[Records for the exercise]
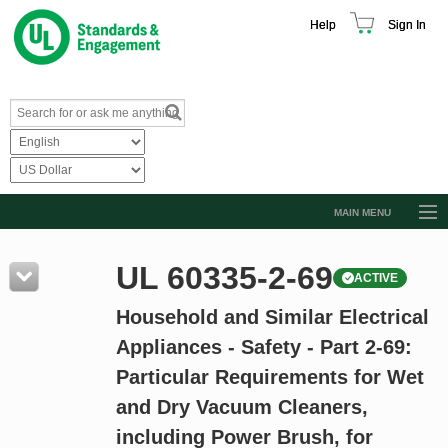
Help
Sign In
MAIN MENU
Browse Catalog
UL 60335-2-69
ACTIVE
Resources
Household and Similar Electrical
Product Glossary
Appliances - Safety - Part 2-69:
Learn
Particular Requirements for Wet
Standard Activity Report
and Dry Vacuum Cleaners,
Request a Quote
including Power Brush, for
[/Records for the exercise]
[Records for the exercise]
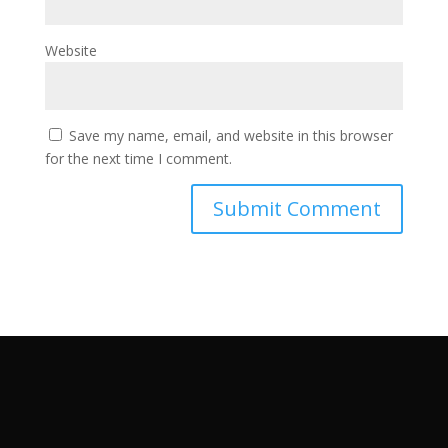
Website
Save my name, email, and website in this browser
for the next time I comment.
[/Records for the exercise]
[Records for the exercise]
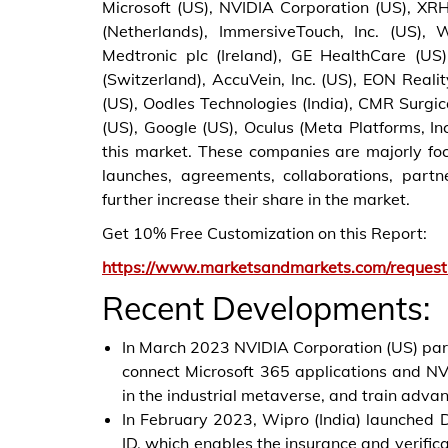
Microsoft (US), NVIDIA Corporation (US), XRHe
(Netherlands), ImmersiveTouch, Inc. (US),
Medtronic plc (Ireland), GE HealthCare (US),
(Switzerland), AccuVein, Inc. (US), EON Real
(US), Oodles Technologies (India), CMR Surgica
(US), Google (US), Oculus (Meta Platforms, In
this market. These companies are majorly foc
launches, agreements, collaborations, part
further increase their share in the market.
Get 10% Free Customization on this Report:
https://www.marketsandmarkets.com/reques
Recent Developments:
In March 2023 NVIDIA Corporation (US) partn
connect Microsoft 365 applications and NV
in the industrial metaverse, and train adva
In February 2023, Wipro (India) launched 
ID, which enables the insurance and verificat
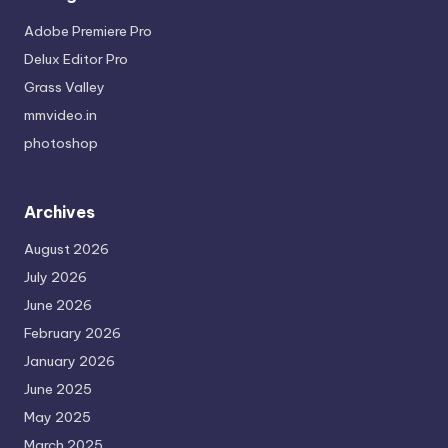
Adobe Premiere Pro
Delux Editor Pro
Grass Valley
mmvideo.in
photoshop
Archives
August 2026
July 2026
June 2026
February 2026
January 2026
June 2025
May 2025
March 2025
[/Records for the exercise]
**Instructions to follow**:
Find the string "March" in the entries above. Copy each line where it occurs.

**Your response**:
In March 2023 NVIDIA Corporation (US) partn
March 2025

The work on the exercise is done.